◆ **Problem to solve**:
Once you find a line containing the word "dare" in the entries below, copy it.

◆ **Data extract**:
########

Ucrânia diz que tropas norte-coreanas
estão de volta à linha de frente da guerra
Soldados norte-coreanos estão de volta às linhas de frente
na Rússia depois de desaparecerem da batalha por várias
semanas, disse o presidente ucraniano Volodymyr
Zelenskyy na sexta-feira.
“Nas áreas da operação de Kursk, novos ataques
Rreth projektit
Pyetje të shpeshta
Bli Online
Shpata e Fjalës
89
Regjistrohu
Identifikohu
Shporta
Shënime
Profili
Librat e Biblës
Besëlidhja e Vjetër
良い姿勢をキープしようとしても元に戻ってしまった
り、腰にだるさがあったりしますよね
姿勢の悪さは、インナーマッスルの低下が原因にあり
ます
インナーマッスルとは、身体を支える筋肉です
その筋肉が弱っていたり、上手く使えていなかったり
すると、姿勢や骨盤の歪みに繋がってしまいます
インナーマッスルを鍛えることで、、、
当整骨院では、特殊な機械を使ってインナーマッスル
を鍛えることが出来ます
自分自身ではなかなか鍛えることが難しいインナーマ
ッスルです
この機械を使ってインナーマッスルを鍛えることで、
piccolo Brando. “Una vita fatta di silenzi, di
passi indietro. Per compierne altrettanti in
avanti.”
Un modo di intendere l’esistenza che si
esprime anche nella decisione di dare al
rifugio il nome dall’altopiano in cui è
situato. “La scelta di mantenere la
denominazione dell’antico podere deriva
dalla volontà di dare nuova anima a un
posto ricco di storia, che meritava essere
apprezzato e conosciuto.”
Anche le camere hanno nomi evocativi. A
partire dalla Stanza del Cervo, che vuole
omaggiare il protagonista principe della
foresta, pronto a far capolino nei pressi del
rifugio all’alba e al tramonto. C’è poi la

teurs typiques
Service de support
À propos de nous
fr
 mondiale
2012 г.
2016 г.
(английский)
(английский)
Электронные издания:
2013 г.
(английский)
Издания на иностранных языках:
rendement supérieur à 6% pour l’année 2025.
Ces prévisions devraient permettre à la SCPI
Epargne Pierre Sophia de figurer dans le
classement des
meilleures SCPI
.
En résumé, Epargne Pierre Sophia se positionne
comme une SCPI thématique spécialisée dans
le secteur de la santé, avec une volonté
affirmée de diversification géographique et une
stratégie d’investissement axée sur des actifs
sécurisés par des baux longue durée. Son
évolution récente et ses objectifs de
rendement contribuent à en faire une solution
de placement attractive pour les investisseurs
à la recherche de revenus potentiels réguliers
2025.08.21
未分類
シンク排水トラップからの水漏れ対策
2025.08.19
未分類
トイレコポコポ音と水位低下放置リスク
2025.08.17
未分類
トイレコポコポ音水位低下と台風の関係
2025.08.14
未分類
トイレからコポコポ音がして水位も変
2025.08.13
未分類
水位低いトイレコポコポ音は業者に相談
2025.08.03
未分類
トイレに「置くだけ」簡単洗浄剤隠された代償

########

◆ **Written answer**:
esprime anche nella decisione di dare al
dalla volontà di dare nuova anima a un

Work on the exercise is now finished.